[DATA SUPPLIED Boundary: Start]

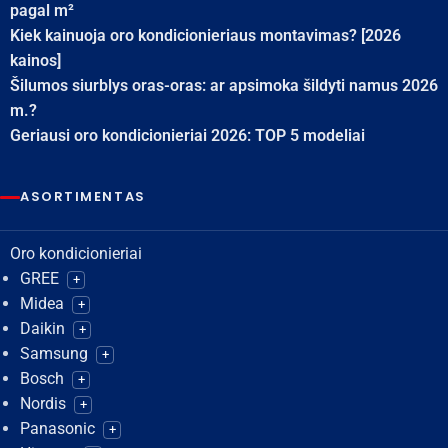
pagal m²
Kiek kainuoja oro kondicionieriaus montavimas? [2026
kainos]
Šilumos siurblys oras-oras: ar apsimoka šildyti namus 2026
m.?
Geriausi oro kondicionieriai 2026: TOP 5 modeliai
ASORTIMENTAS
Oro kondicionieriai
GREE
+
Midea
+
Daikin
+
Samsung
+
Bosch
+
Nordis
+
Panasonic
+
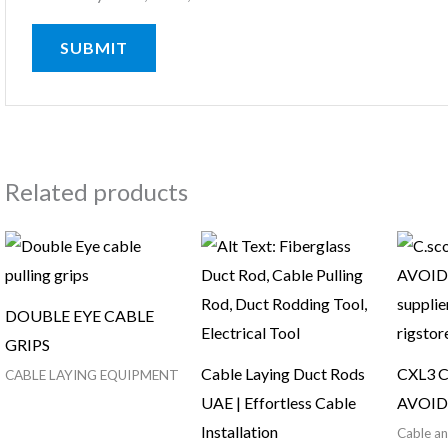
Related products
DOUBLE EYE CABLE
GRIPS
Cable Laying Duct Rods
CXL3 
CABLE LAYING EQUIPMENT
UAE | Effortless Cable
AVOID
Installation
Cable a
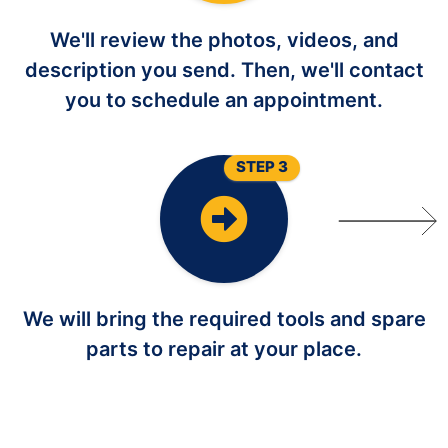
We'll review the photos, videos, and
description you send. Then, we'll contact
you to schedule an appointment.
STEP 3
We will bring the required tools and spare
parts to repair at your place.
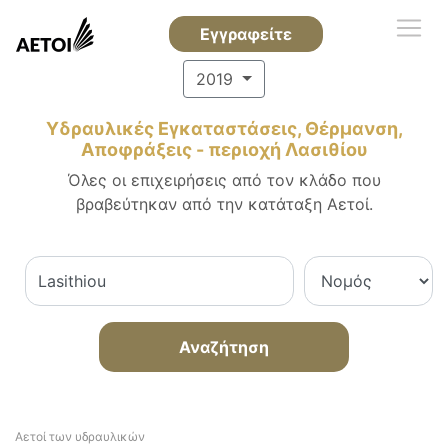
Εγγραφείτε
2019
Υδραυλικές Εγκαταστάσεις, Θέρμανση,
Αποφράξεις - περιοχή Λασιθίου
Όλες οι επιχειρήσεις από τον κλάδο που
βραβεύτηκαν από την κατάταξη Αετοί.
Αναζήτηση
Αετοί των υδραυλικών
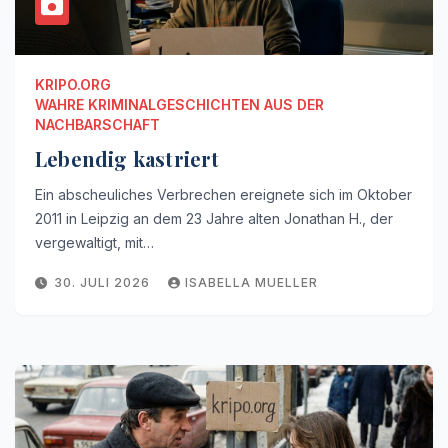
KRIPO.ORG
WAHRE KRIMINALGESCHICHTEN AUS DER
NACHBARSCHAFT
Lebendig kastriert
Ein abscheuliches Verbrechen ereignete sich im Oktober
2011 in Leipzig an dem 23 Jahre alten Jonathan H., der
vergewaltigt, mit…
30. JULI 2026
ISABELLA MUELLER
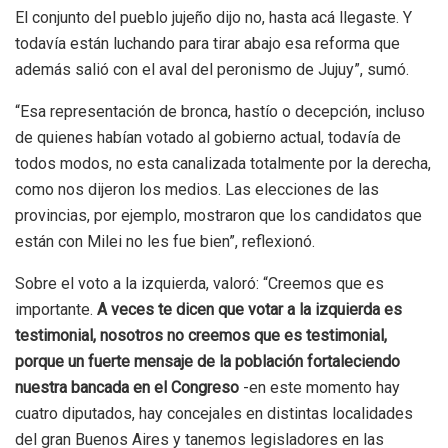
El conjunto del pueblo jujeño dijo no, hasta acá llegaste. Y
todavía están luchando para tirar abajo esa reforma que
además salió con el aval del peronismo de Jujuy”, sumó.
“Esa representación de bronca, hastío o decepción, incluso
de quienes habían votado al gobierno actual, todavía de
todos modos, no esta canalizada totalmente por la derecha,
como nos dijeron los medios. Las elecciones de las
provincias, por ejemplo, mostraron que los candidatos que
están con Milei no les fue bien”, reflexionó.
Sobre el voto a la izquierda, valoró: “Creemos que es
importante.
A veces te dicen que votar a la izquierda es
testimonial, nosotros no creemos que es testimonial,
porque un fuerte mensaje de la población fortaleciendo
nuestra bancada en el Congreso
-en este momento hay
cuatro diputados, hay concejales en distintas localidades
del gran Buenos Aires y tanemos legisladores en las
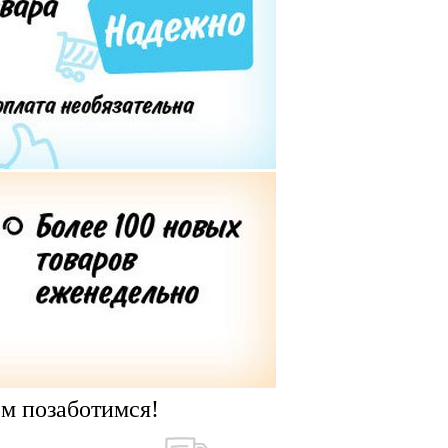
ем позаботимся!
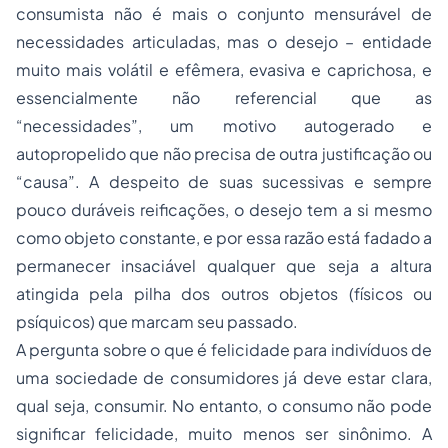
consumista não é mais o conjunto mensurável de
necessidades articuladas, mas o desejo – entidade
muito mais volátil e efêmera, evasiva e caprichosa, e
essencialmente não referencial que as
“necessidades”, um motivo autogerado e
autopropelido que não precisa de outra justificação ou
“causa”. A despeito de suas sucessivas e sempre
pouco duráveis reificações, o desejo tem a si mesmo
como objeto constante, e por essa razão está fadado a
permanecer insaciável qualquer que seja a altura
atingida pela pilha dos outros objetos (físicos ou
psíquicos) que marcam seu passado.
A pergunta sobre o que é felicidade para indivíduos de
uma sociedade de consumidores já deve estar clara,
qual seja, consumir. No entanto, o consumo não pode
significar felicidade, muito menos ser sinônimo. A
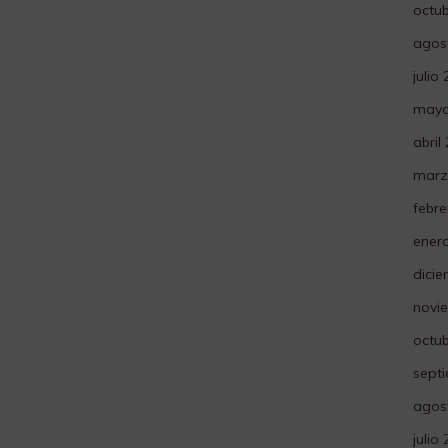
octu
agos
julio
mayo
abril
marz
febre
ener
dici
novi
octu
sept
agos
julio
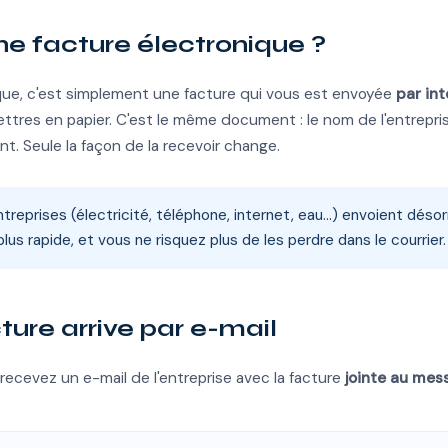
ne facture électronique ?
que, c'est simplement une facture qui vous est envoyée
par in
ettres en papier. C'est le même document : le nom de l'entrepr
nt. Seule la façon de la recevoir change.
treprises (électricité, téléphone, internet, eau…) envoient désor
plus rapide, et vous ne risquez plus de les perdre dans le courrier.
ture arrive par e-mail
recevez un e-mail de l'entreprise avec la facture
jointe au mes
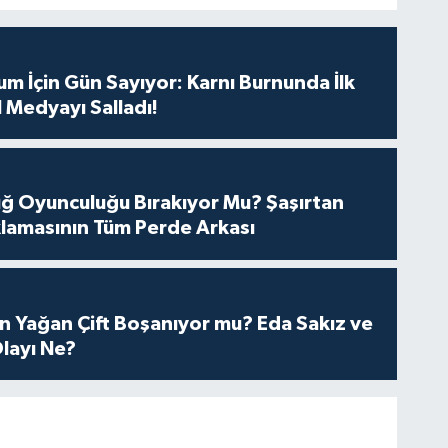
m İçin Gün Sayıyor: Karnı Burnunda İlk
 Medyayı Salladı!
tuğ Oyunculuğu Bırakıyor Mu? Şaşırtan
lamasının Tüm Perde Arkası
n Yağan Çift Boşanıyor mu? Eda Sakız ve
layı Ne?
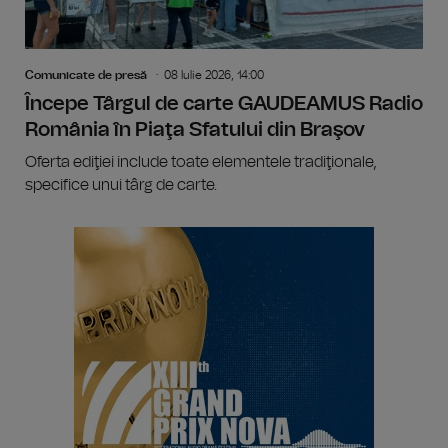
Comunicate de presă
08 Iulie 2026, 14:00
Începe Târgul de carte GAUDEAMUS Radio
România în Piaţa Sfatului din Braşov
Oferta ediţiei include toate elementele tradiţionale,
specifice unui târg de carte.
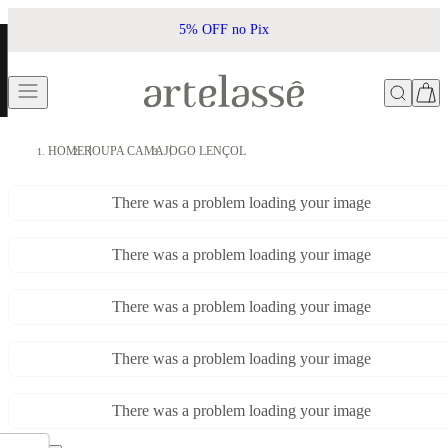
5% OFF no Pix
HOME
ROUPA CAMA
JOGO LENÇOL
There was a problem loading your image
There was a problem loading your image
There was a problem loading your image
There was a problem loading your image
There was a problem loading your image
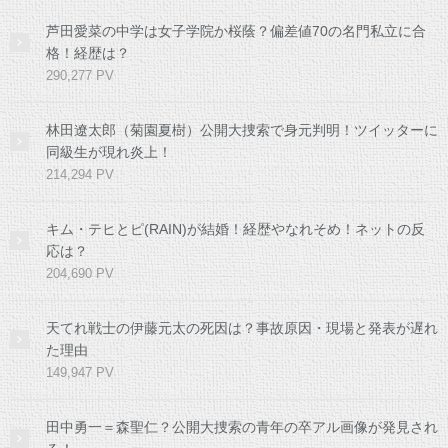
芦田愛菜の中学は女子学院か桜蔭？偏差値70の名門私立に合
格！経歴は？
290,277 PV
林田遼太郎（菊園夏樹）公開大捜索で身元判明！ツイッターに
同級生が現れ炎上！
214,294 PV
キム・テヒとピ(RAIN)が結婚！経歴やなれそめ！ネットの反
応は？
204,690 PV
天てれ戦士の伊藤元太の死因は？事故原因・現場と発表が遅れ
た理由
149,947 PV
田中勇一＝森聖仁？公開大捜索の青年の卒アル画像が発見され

[DATA SUPPLIED Boundary: End]

EXERCISE BRIEF:
Show every line above in which the word "todavía" is found.

ANSWER SECTION:
todavía están luchando para tirar abajo esa reforma que
de quienes habían votado al gobierno actual, todavía de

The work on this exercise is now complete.